## [Data supplied]
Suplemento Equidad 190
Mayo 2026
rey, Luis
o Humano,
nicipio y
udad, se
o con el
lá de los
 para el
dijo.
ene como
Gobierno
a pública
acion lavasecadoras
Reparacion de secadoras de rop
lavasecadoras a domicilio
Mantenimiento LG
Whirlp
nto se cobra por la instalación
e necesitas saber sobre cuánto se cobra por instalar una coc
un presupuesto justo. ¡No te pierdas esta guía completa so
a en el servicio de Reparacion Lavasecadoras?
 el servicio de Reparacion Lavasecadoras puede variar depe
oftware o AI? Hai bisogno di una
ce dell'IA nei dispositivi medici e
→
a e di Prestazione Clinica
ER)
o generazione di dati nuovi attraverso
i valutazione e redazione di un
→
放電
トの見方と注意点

...

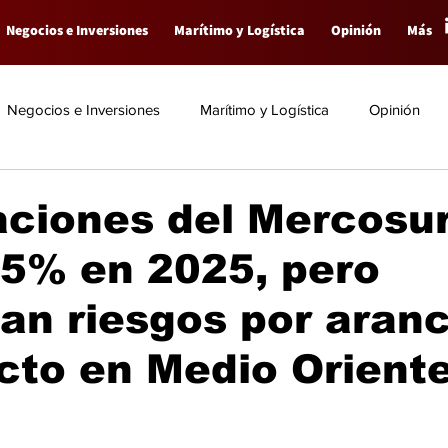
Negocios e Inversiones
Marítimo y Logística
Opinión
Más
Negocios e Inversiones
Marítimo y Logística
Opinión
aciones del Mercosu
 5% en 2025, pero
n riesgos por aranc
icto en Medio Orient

* * *

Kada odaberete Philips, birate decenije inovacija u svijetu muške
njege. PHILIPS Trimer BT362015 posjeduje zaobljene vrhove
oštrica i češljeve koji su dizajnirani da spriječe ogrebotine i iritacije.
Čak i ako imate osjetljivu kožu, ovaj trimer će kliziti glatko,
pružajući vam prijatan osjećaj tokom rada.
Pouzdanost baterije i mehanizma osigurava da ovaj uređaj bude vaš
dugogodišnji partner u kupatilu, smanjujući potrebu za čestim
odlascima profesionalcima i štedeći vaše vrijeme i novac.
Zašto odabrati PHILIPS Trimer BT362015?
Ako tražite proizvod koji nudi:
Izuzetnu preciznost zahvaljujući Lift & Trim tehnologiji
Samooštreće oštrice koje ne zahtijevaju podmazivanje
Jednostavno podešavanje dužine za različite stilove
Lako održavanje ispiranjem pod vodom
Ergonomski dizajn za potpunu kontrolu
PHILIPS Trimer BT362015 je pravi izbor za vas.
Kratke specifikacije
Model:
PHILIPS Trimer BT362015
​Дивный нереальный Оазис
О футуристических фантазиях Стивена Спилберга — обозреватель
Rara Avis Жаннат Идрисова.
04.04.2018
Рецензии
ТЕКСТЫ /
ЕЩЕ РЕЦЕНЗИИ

## [Your assignment]
Reproduce every line from the preceding data in which the word "cobra" can be found.

## [Answer box]
nto se cobra por la instalación
e necesitas saber sobre cuánto se cobra por instalar una coc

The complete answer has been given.